Jonathan Swift's "A Modest Proposal"

Jonathan Swift's 1729 essay, "A Modest Proposal" is a vicious satire on the restrictions that the English overlords imposed on the Irish in the 17th and early 18th centuries. The initial tone of the essay is one of perfect reasonableness, in which the utter poverty and famished nature of the Irish under the British rule are made clear. Swift begins by pointing out the excessive number of children that beggar-women in Ireland have, and then deploring how the parents are unable to provide those babies with proper food, shelter, or other necessities. Initially, his proposal sounds as if he means to have the State take the children from such impoverished conditions and house, feed, and clothe them.

Swift then calculates the worth of the children of various ages, and their inability to contribute to the general welfare until they are at least six, and at this point, the reader gets a queasy feeling - sending 6-year-olds out to steal to support their families? The cold statistics continue: 120,000 children of poor parents born each year, unable to till the land or even steal until they are at least 6 years old, and they generally cannot even be sold into slavery until they are at least 12. These computations, cold and objective, seem horrific enough, but then Swift springs his major surprise: such children should simply be eaten. He has been assured (by an American!) that suckling babes are delicious, wholesome, and nutritious - quite yummy! - no matter how they are prepared. Since at the age of one they are still being breast-fed, they don't really cause any expense for their food, and babes of that age need no expensive education, fancy houses, or other expensive care. When properly prepared, the nutrition they provide helps keep other Irish poor from starving, plus provides a luxury export product for English aristocrats, which in turn would reduce their ultimate drain on the country's resources while contributing to the financial bottom line. He even computes what price a baby would bring in the marketplace, and calculates the profits. What a clever plan!

What makes Swift's proposal so powerful is that it is clearly such a logical solution to the problem of famine and poverty in Ireland. Setting aside any vestige of humanity or convention, the prospect of reducing the overpopulated poor while simultaneously providing much needed protein to the diet of the poor seems almost reasonable. Swift carefully works out prices, net profits, and other facts and figures, and, in so doing, makes the reader consider his idea before remembering that eating babies is really a horror, not a solution.
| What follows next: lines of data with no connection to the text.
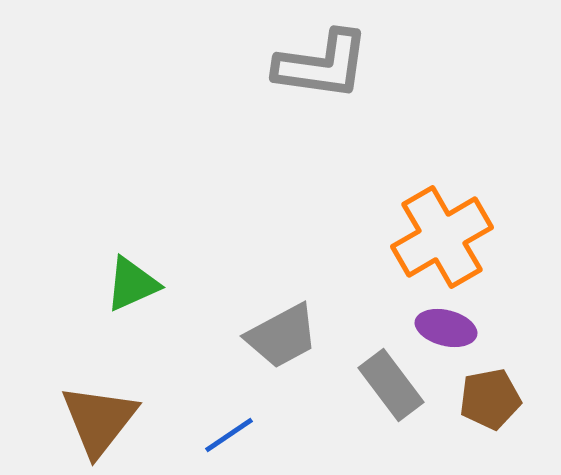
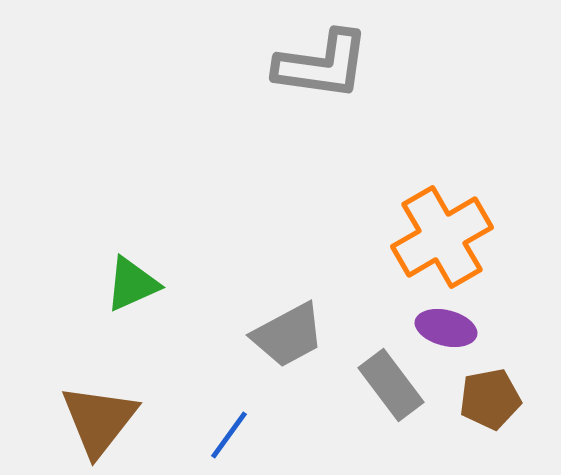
gray trapezoid: moved 6 px right, 1 px up
blue line: rotated 20 degrees counterclockwise
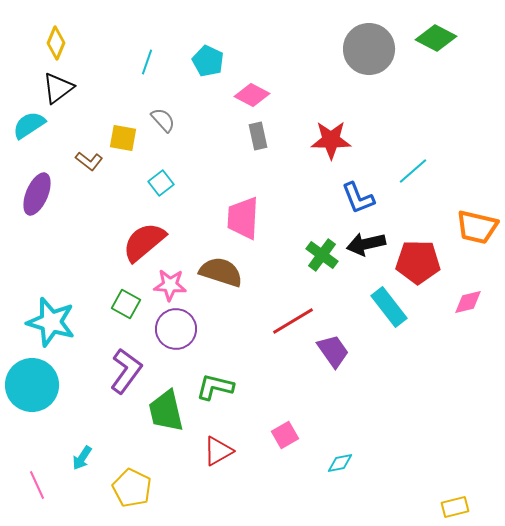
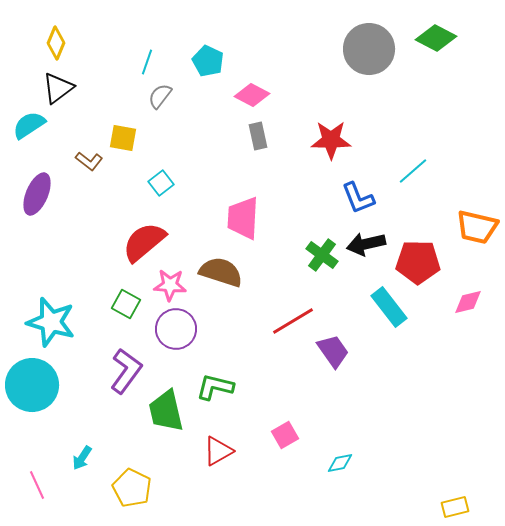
gray semicircle at (163, 120): moved 3 px left, 24 px up; rotated 100 degrees counterclockwise
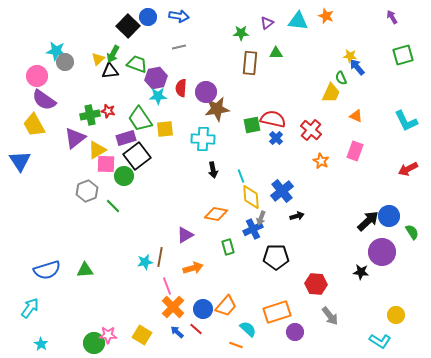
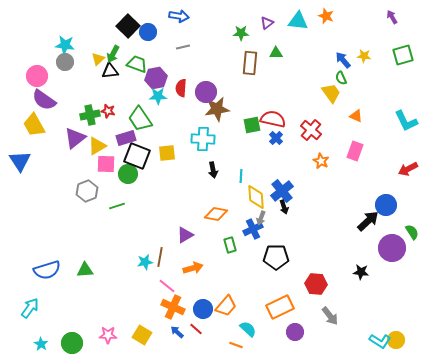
blue circle at (148, 17): moved 15 px down
gray line at (179, 47): moved 4 px right
cyan star at (56, 51): moved 9 px right, 6 px up
yellow star at (350, 56): moved 14 px right
blue arrow at (357, 67): moved 14 px left, 7 px up
yellow trapezoid at (331, 93): rotated 60 degrees counterclockwise
yellow square at (165, 129): moved 2 px right, 24 px down
yellow triangle at (97, 150): moved 4 px up
black square at (137, 156): rotated 32 degrees counterclockwise
green circle at (124, 176): moved 4 px right, 2 px up
cyan line at (241, 176): rotated 24 degrees clockwise
yellow diamond at (251, 197): moved 5 px right
green line at (113, 206): moved 4 px right; rotated 63 degrees counterclockwise
black arrow at (297, 216): moved 13 px left, 9 px up; rotated 88 degrees clockwise
blue circle at (389, 216): moved 3 px left, 11 px up
green rectangle at (228, 247): moved 2 px right, 2 px up
purple circle at (382, 252): moved 10 px right, 4 px up
pink line at (167, 286): rotated 30 degrees counterclockwise
orange cross at (173, 307): rotated 20 degrees counterclockwise
orange rectangle at (277, 312): moved 3 px right, 5 px up; rotated 8 degrees counterclockwise
yellow circle at (396, 315): moved 25 px down
green circle at (94, 343): moved 22 px left
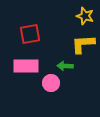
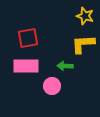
red square: moved 2 px left, 4 px down
pink circle: moved 1 px right, 3 px down
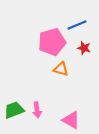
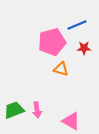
red star: rotated 16 degrees counterclockwise
pink triangle: moved 1 px down
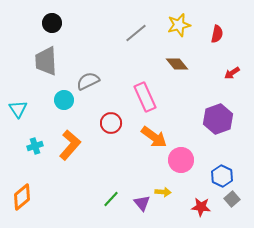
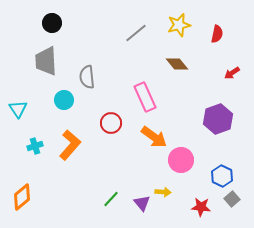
gray semicircle: moved 1 px left, 4 px up; rotated 70 degrees counterclockwise
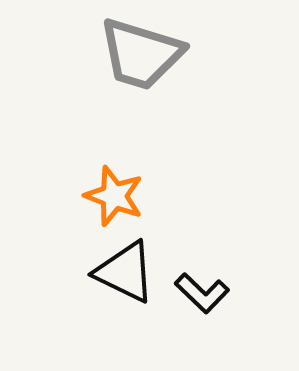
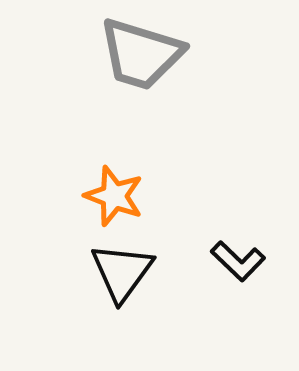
black triangle: moved 3 px left; rotated 40 degrees clockwise
black L-shape: moved 36 px right, 32 px up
At the time, in the first decades of the 18th century, Ireland suffered badly from English overlords who shared neither language, religion, nor heritage with those they ruled (Ireland in the early 18th century, 30 May 2011). The restrictions on the Irish were Draconian at best. They were not allowed their language, their Catholic religion, or even to keep the food they grew. Between the English landlords and the English Church tithes, virtually nothing the peasants produced stayed for them to eat. People literally starved and lived in wretched poverty. Swift powerfully makes the point that the only way the British could wring more from the wretched Irish is by treating them as less than slaves and as mere cattle - or suckling pigs. The impact of "A Modest Proposal" derives from the way it finishes the task almost completed by the British of stripping the Irish of every single thing they possess, including their humanity.